Nella Divina Commedia, Dante incontra Ulisse nel decimo girone dell’ottavo cerchio dell’Inferno, riservato ai seminatori di discordia e ai consiglieri di frodi. Qui, tra fiamme che si allungano come lingue, vede due anime avvolte nella stessa fiamma: Ulisse e Diomede. Questa punizione non è casuale. Secondo Virgilio, che guida Dante, i due eroi pagano per i loro inganni, in particolare per il celebre stratagemma del cavallo di Troia, che segnò la rovina della città.

Dante, colpito dalla grandezza di Ulisse, prova un forte desiderio di parlargli. È un momento carico di emozione: l’antico eroe, simbolo di intelligenza e audacia, ora langue tra le fiamme, non per viltà, ma per eccesso di superbia e sete di conoscenza. Virgilio, comprensivo, si offre a intercedere per lui, ma solo a patto che Dante taccia e non intervenga direttamente.

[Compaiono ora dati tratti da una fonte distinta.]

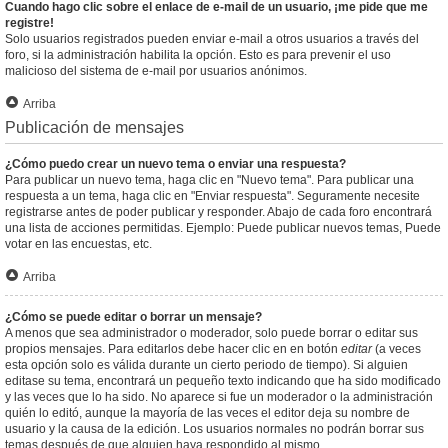
Cuando hago clic sobre el enlace de e-mail de un usuario, ¡me pide que me
registre!
Solo usuarios registrados pueden enviar e-mail a otros usuarios a través del
foro, si la administración habilita la opción. Esto es para prevenir el uso
malicioso del sistema de e-mail por usuarios anónimos.
Arriba
Publicación de mensajes
¿Cómo puedo crear un nuevo tema o enviar una respuesta?
Para publicar un nuevo tema, haga clic en "Nuevo tema". Para publicar una
respuesta a un tema, haga clic en "Enviar respuesta". Seguramente necesite
registrarse antes de poder publicar y responder. Abajo de cada foro encontrará
una lista de acciones permitidas. Ejemplo: Puede publicar nuevos temas, Puede
votar en las encuestas, etc.
Arriba
¿Cómo se puede editar o borrar un mensaje?
A menos que sea administrador o moderador, solo puede borrar o editar sus
propios mensajes. Para editarlos debe hacer clic en en botón
editar
(a veces
esta opción solo es válida durante un cierto periodo de tiempo). Si alguien
editase su tema, encontrará un pequeño texto indicando que ha sido modificado
y las veces que lo ha sido. No aparece si fue un moderador o la administración
quién lo editó, aunque la mayoría de las veces el editor deja su nombre de
usuario y la causa de la edición. Los usuarios normales no podrán borrar sus
temas después de que alguien haya respondido al mismo.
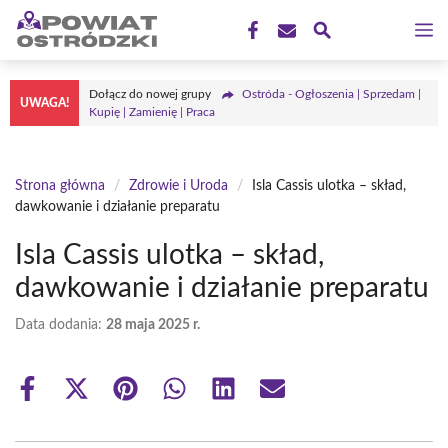
Przejdź
M
do
treści
Dołącz do nowej grupy
Ostróda - Ogłoszenia | Sprzedam |
UWAGA!
Kupię | Zamienię | Praca
Strona główna
/
Zdrowie i Uroda
/
Isla Cassis ulotka – skład,
dawkowanie i działanie preparatu
Isla Cassis ulotka – skład,
dawkowanie i działanie preparatu
Data dodania:
28 maja 2025 r.
Share
Share
Share
Share
Share
Share
on
on
on
on
on
on
Facebook
X
Pinterest
WhatsApp
LinkedIn
Email
(Twitter)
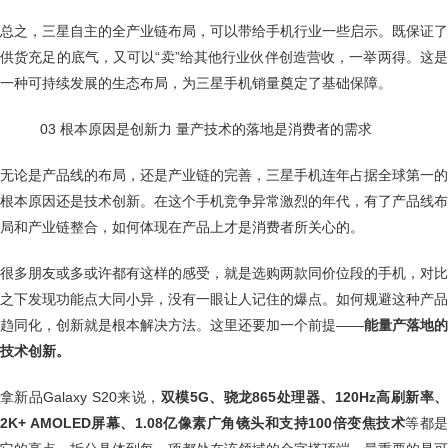
总之，三星自主的全产业链布局，可以带给手机行业一些启示。既保证了
供货充足的底气，又可以“卖”给其他行业伙伴创造营收，一举两得。这是
一种可持续发展的生态布局，为三星手机销量奠定了基础保障。
03 根本原因是创新力 量产技术的落地是消费者的需求
无论是产品线的布局，还是产业链的完善，三星手机连年占据全球第一的
根本原因还是技术创新。在这个手机竞争异常激烈的年代，有了产品线布
局和产业链整合，如何体现在产品上才是消费者所关心的。
很多朋友或多或许都有这样的感受，就是选购两款同价位段的手机，对比
之下发现功能点大同小异，没有一眼让人记住的爆点。如何规避这种产品
趋同化，创新就是根本解决方法。这里还要加一个前提——
能量产落地的
技术创新。
拿新品Galaxy S20来说，
双模5G、骁龙865处理器、120Hz高刷新率
2K+ AMOLED屏幕、1.08亿像素广角镜头和支持100倍变焦技术
等都是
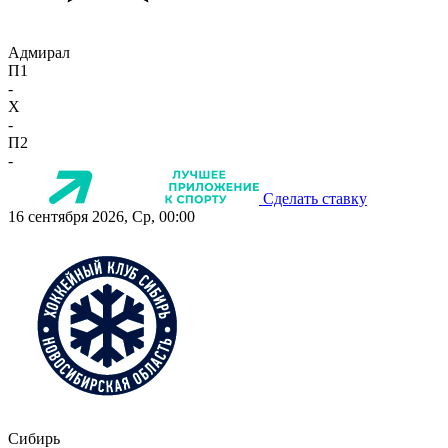
Адмирал
П1
-
X
-
П2
-
Сделать ставку
16 сентября 2026, Ср, 00:00
Сибирь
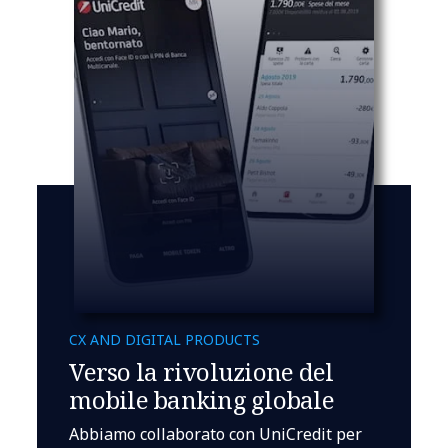
CX AND DIGITAL PRODUCTS
Verso la rivoluzione del
mobile banking globale
Abbiamo collaborato con UniCredit per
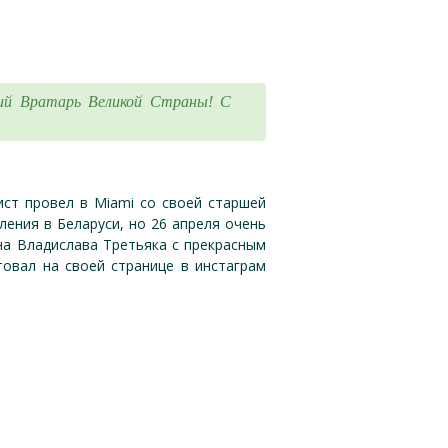
икий Вратарь Великой Страны! С
ист провел в Miami со своей старшей
ления в Беларуси, но 26 апреля очень
на Владислава Третьяка с прекрасным
овал на своей странице в инстаграм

La scena rivela molto del pensiero di Dante: anche la grandezza umana, se non guidata dalla virtù e dal rispetto per Dio, conduce alla perdizione. Ulisse non è punito per la sua intelligenza, ma per averla usata al servizio dell’inganno e oltre i limiti imposti all’uomo. La sua storia diventa un monito: il desiderio di andare oltre i confini, se non controllato, può portare al precipizio.

Il canto, ricco di pathos e simbolismo, mostra come Dante sappia trasformare figure della mitologia antica in personaggi profondamente umani, capaci di suscitare compassione e riflessione.